Тут в ушах молодого безумца, подобно адскому грохоту, раздался смех старика и прервал его столь властно, что он умолк.
— Вы думаете, — сказал торговец, — у меня сейчас расступятся половицы, пропуская роскошно убранные столы и гостей с того света? Нет, нет, безрассудный молодой человек. Вы заключили договор, этим все сказано. Теперь все ваши желания будут исполняться в точности, но за счет вашей жизни. Круг ваших дней, очерченный этой кожей, будет сжиматься соответственно силе и числу ваших желаний, от самого незначительного до самого огромного. Брамин, которому я обязан этим талисманом, объяснил мне некогда, что между судьбою и желанием его владельца установится таинственная связь. Ваше первое желание — желание пошлое, я мог бы его удовлетворить, но позаботиться об этом я предоставляю событиям вашего нового бытия. Ведь в конце концов вы хотели умереть? Ну что ж, ваше самоубийство только отсрочено.
Удивленный, почти раздраженный тем, что этот странный старик с его полуфилантропическими намерениями, ясно сказавшимися в этой последней насмешке, продолжал глумиться над ним, незнакомец воскликнул:
— Посмотрим, изменится ли моя судьба, пока я буду переходить набережную! Но если вы не смеетесь над несчастным, то в отместку за столь роковую услугу я желаю, чтобы вы влюбились в танцовщицу! Тогда вы поймете радость разгула и, быть может, расточите все блага, которые вы столь философически сберегали.
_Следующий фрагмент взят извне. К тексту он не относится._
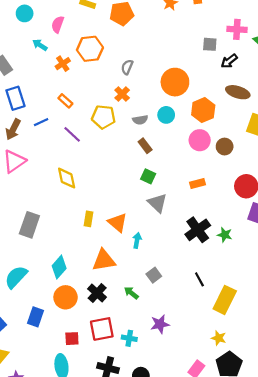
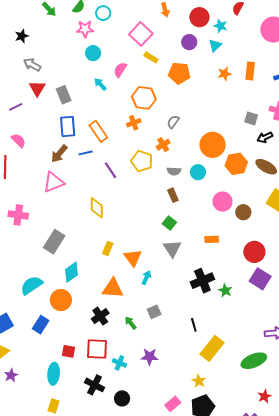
orange cross: (63, 64) -> (134, 123), moved
orange rectangle: (65, 101) -> (98, 131), moved, size x1.5
orange hexagon: (203, 110) -> (236, 164), moved
cyan diamond: (59, 267) -> (71, 272), moved
orange circle: (66, 297) -> (61, 300), moved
Он вышел, так и не услыхав тяжкого вздоха старика, миновал все залы и спустился по лестнице в сопровождении толстощекого приказчика, который тщетно пытался посветить ему: незнакомец бежал стремительно, словно вор, застигнутый на месте преступления. Ослепленный каким-то бредом, он даже не заметил невероятной податливости шагреневой кожи, которая стала мягкой, как перчатка, свернулась в его яростно сжимавшихся пальцах и легко поместилась в кармане фрака, куда он сунул ее почти машинально. Выбежав на улицу, он столкнулся с тремя молодыми людьми, которые шли рука об руку.
— Скотина!
— Дурак!
Таковы были изысканные приветствия, коими они обменялись.
— О! Да это Рафаэль!
— Здорово! А мы тебя искали.
— Как, это вы?
Три эти дружественные фразы последовали за бранью, как только свет фонаря, раскачиваемого ветром, упал на изумленные лица молодых людей.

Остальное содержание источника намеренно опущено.